Click here for a discussion that captures something of the mysterious process God uses to minister assurance to his people. More broadly, following are some core principles that I have come to again and again in dealing with myself and with others. They don’t yield an air-tight step-by-step formula. Nor are they novel or sensational. In fact, they overlap with some of the points I’ve already made in this series. Nevertheless, I believe that they reflect the Bible’s basic approach to questions concerning the dynamics of regeneration, sanctification, perseverance, and assurance.
- Appreciate the struggle. Sanctification is a lifelong spiritual battle, an ongoing conflict between the flesh and the Spirit (Gal 5:16-17). Though we may lose individual battles, a sustained struggle to resist sin and honor the Lord is itself a sign of spiritual life. So are grief over and hatred of our offenses against God.

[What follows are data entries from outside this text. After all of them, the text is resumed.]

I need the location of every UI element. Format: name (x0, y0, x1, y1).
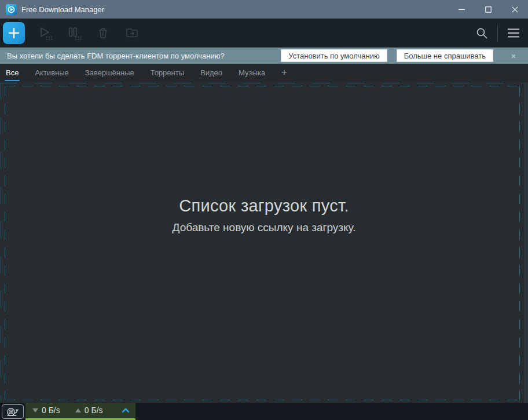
download-speed-value: 0 Б/s (42, 406, 60, 415)
add-download-button[interactable] (3, 22, 25, 44)
tab-music[interactable]: Музыка (239, 64, 265, 82)
empty-state-subtitle: Добавьте новую ссылку на загрузку. (173, 221, 356, 234)
upload-speed-value: 0 Б/s (85, 406, 103, 415)
menu-icon[interactable] (506, 25, 521, 41)
download-arrow-icon (32, 408, 38, 412)
window-title: Free Download Manager (21, 5, 104, 14)
tab-torrents[interactable]: Торренты (151, 64, 184, 82)
tab-video[interactable]: Видео (200, 64, 222, 82)
tab-completed[interactable]: Завершённые (85, 64, 134, 82)
maximize-button[interactable] (475, 0, 501, 19)
download-speed: 0 Б/s (32, 406, 60, 415)
fdm-window: Free Download Manager (0, 0, 528, 420)
notification-close-icon[interactable]: × (507, 49, 520, 62)
toolbar (0, 19, 528, 48)
start-downloads-icon[interactable] (38, 25, 53, 41)
toolbar-divider (497, 25, 498, 41)
window-controls (448, 0, 528, 19)
empty-state: Список загрузок пуст. Добавьте новую ссы… (0, 82, 528, 403)
set-default-button[interactable]: Установить по умолчанию (281, 49, 387, 62)
notification-bar: Вы хотели бы сделать FDM торрент-клиенто… (0, 48, 528, 64)
open-folder-icon[interactable] (124, 25, 140, 41)
upload-arrow-icon (75, 408, 81, 412)
fdm-logo-icon (6, 4, 17, 15)
toolbar-right (474, 25, 521, 41)
notification-buttons: Установить по умолчанию Больше не спраши… (281, 49, 522, 62)
snail-mode-button[interactable] (2, 404, 24, 419)
notification-message: Вы хотели бы сделать FDM торрент-клиенто… (7, 52, 225, 60)
speed-panel[interactable]: 0 Б/s 0 Б/s (25, 403, 135, 420)
titlebar: Free Download Manager (0, 0, 528, 19)
snail-icon (6, 407, 20, 417)
downloads-area: Список загрузок пуст. Добавьте новую ссы… (0, 82, 528, 403)
expand-chevron-icon[interactable] (122, 408, 130, 413)
pause-downloads-icon[interactable] (67, 25, 82, 41)
upload-speed: 0 Б/s (75, 406, 103, 415)
status-bar: 0 Б/s 0 Б/s (0, 403, 528, 420)
dont-ask-button[interactable]: Больше не спрашивать (397, 49, 493, 62)
empty-state-title: Список загрузок пуст. (179, 196, 349, 216)
close-button[interactable] (501, 0, 528, 19)
tab-all[interactable]: Все (6, 64, 19, 82)
delete-download-icon[interactable] (96, 25, 111, 41)
search-icon[interactable] (474, 25, 489, 41)
tab-bar: Все Активные Завершённые Торренты Видео … (0, 64, 528, 82)
tab-active[interactable]: Активные (35, 64, 68, 82)
add-tab-button[interactable]: + (281, 63, 287, 84)
minimize-button[interactable] (448, 0, 475, 19)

- Use the means of grace. Spiritual disciplines like Bible-reading, prayer, and church attendance do require the exercise of the will, but don’t view them as mere disciplines. View them as ways through which God ministers his sanctifying grace to you. You cannot increase your affection to Christ or decrease your desire for sin. But you can diligently draw near to the instruments through which God himself works within you. You may not realize just how regularly you need these means of grace or how the Lord is gently using them. Consider the influence of fellow believers, for example. Hebrews 3:13says, “But exhort one another every day, as long as it is called ‘today,’ that none of you may be hardened by the deceitfulness of sin” (emphasis added).
- Deal ruthlessly with sin. Do whatever you can to eliminate sources of temptation (Matt 5:29-30). This may require significantly reorienting the patterns of your life. And as soon as you become aware of having failed, confess it to the Lord and ask him to cleanse your conscience through the blood of Christ (1 John 1:9). If you find it difficult to repent, pray through penitential passages like Psalm 51. For more specific guidance on resisting sin, I’d highly recommend the writings of the Puritan John Owen (click here, or for a more accessible resource click here). Recognize, however, that Christian living isn’t just about mortification. Replace sinful patterns by nurturing the corresponding virtues of godliness through the power of the Spirit (Eph 4:25ff).
- Keep the long term in view. Given what people have going against them, substantial fruit of regeneration may take considerable time to develop. Don’t evaluate yourself in terms of hours or days or weeks but in terms of months and years and perhaps even decades. God often works on a timeline different from ours. Part of the sanctification process is learning to depend on him and wait patiently on him to work even while we plod along in our pursuit of growth. At the same time, take note of and celebrate every “small” victory you experience through God’s enabling (Phil 2:12-13). You may be growing more than you realize.
- Concentrate on Christ. Justification comes by faith in Christ alone (Rom 3:21-26). Sanctification involves divinely enabled effort, but it comes fundamentally through a growing relationship with Christ (2 Cor 3:18). Likewise, the assurance process includes self-evaluation (2 Cor 13:5), but it comes primarily as we look to Jesus. The whole book of Hebrews is designed to make this point. Yes, it includes scary warnings, but its main method for nurturing perseverance and assurance is to unfold the glories of the person and work of Christ. And if it turns out that someone isn’t regenerated, what else would God use to help him realize that and to bring him to saving faith? Whether the saying goes back to Robert Murray McCheyne, Richard Baxter, or whomever, it’s true and it’s liberating: “For every look at yourself, take ten looks at Christ.” Or maybe a hundred.